The financial statement show that Baywa generated sales of €10.7 billion ($11.97 billion) in the first six months of this year, almost €2 billion less than a year ago. Earnings before interest and taxes (EBIT) before the so-called impairment tests totaled €0.0 million, down from €186.9 million a year ago. The most recent impairment tests resulted in an impairment loss totaling €222.2 million, Baywa stated.

All cash-generating units with their long-term assets had to undergo these impairment tests in recent weeks — a consequence of market capitalization falling below the book value of equity. Baywa further emphasized that these write-downs had no negative impact on ongoing restructuring efforts and the implementation of the restructuring concept currently being developed.

However, Baywa is still not daring to make a forecast for the current financial year.

According to the report, the Renewable Energies segment is primarily responsible for the decline in EBIT and a large part of the write-downs. Sales in the division fell from €3 billion to €1.8 billion year-on-year. According to Baywa, EBIT was minus €102.8 million, compared to a profit of €98.4 million in the first half of 2023. The value adjustments in the Renewable Energies segment, which were determined in the impairment tests in accordance with IAS 36, totaled €171.5 million. The largest part, €114.4 million, was attributable to the long-term assets of the IPP business unit, which markets electricity generated by the company's own wind power and PV systems. Significantly lower electricity prices changed assumptions regarding grid feed-in, rising capital costs, occasional changes to the terms of leasing contracts and increased financing costs made the adjustments necessary. In addition, write-downs on goodwill and long-term assets were made.

The company also commissioned a separate restructuring report to combat the crisis and appointed a separate chief restructuring officer.
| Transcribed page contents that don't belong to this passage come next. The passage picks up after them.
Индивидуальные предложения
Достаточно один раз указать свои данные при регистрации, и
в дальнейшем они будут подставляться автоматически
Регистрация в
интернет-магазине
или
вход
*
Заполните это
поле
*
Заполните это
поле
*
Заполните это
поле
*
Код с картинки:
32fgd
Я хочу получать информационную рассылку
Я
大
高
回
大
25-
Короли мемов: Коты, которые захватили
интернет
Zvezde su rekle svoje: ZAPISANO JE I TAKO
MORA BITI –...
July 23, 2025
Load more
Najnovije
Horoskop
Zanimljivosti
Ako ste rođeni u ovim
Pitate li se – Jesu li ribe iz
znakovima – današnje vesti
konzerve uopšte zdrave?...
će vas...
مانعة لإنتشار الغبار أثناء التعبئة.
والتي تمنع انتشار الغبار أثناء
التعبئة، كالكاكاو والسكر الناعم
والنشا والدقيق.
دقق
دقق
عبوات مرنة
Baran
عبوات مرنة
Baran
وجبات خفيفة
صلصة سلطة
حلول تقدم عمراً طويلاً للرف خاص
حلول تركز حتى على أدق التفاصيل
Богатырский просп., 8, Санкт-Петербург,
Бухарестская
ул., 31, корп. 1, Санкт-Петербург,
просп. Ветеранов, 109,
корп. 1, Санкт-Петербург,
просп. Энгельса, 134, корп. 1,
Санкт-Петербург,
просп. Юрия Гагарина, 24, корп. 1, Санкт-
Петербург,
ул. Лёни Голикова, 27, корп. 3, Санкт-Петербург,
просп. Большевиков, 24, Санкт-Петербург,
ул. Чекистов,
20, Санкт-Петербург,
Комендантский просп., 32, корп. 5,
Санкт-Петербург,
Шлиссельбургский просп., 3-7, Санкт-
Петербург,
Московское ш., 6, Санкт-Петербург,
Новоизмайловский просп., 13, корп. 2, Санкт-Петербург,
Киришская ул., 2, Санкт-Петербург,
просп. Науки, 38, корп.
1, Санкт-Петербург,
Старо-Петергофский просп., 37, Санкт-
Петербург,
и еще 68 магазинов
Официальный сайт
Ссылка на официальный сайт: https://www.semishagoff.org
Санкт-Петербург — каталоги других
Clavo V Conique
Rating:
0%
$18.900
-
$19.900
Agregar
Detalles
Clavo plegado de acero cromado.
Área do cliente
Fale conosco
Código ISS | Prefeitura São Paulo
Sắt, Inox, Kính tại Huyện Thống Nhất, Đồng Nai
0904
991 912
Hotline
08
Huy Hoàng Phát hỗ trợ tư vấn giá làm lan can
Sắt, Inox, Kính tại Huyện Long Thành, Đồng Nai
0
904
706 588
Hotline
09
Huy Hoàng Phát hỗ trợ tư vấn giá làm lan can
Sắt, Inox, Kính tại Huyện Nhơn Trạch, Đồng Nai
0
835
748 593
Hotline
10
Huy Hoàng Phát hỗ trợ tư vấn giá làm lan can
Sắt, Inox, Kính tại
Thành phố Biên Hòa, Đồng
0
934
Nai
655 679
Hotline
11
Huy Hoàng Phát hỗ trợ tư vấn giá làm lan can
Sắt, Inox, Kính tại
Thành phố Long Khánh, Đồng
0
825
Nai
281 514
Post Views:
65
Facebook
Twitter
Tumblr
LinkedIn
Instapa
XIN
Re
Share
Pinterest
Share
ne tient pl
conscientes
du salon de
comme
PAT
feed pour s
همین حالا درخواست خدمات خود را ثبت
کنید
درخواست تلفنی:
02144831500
The restructuring report showed that the renewables subsidiary “is well positioned in its core markets in the long term.” Sales in the PV, wind power and battery storage projects business are also expected to pick up in the fourth quarter of 2024. In the past, the majority of sales also took place at the end of the year.

The results of the other divisions did not deviate much from Baywa's figures for the first half of 2023.